From the entries below, transcribe exactly the lines between the line holding "[Decrement] (653, 630)" and the line holding "Screenshot is 1440x1271.", inclusive; skip all other lines.

Entries provided →
- - - - -
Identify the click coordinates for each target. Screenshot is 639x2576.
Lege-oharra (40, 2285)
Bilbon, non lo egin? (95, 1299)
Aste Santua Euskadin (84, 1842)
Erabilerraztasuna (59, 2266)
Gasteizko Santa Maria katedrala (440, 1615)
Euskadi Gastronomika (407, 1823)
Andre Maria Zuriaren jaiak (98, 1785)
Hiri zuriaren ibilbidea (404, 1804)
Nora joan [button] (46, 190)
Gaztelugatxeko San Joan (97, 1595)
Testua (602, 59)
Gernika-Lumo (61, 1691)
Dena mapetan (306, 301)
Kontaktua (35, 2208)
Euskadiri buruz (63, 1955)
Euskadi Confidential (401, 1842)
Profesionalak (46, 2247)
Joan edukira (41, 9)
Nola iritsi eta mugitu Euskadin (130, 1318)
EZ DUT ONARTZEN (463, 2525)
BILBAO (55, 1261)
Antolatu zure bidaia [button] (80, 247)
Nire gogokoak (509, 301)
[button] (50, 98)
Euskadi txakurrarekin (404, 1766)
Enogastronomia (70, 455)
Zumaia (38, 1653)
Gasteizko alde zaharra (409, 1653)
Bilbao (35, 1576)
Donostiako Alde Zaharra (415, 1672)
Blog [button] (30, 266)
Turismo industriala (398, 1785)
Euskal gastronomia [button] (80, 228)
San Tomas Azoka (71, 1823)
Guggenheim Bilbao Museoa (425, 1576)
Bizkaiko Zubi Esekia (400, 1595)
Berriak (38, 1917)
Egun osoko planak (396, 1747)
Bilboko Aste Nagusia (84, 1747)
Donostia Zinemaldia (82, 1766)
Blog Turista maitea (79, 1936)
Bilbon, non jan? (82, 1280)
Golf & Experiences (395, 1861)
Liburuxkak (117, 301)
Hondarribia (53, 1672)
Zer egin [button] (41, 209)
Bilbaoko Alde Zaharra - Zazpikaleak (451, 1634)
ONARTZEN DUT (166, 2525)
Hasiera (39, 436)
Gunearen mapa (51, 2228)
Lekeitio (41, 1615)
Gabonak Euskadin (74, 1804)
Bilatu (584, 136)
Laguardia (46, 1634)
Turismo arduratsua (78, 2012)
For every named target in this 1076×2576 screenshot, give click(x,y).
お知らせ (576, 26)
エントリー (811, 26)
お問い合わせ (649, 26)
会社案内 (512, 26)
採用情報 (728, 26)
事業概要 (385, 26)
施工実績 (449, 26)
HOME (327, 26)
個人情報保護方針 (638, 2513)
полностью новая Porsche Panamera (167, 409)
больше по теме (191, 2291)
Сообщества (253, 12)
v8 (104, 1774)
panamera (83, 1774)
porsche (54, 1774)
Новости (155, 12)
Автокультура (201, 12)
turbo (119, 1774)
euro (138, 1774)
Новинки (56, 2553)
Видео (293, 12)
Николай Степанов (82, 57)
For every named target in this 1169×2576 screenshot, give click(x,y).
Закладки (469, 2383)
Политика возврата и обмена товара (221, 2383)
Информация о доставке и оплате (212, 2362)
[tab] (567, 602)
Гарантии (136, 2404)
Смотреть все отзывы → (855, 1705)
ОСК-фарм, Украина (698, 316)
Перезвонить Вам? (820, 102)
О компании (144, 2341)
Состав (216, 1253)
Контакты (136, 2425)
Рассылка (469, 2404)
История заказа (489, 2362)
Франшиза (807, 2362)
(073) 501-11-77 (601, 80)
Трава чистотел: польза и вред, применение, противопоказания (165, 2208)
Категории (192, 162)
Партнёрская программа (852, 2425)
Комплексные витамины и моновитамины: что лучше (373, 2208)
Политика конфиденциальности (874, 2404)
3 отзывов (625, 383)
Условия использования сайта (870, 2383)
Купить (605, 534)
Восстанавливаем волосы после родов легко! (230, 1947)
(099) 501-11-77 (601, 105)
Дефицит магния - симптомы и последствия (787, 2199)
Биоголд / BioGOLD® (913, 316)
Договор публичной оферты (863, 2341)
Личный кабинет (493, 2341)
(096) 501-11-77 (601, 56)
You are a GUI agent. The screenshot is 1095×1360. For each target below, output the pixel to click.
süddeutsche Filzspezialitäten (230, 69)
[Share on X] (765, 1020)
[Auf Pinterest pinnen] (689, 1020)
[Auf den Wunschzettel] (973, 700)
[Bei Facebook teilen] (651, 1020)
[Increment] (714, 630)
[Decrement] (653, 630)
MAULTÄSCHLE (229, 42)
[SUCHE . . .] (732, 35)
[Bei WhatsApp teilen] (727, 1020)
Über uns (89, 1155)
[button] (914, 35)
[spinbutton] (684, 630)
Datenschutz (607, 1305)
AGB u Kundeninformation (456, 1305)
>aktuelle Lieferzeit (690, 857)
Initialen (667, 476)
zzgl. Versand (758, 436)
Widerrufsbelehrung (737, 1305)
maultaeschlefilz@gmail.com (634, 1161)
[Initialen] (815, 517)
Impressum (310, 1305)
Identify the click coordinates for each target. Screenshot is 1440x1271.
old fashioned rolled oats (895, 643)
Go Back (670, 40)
- - - - -
Reply to the exercise →
[Decrement] (653, 630)
MAULTÄSCHLE (229, 42)
[SUCHE . . .] (732, 35)
[Bei WhatsApp teilen] (727, 1020)
Über uns (89, 1155)
[button] (914, 35)
[spinbutton] (684, 630)
Datenschutz (607, 1305)
AGB u Kundeninformation (456, 1305)
>aktuelle Lieferzeit (690, 857)
Initialen (667, 476)
zzgl. Versand (758, 436)
Widerrufsbelehrung (737, 1305)
maultaeschlefilz@gmail.com (634, 1161)
[Initialen] (815, 517)
Impressum (310, 1305)
Identify the click coordinates for each target. Screenshot is 1440x1271.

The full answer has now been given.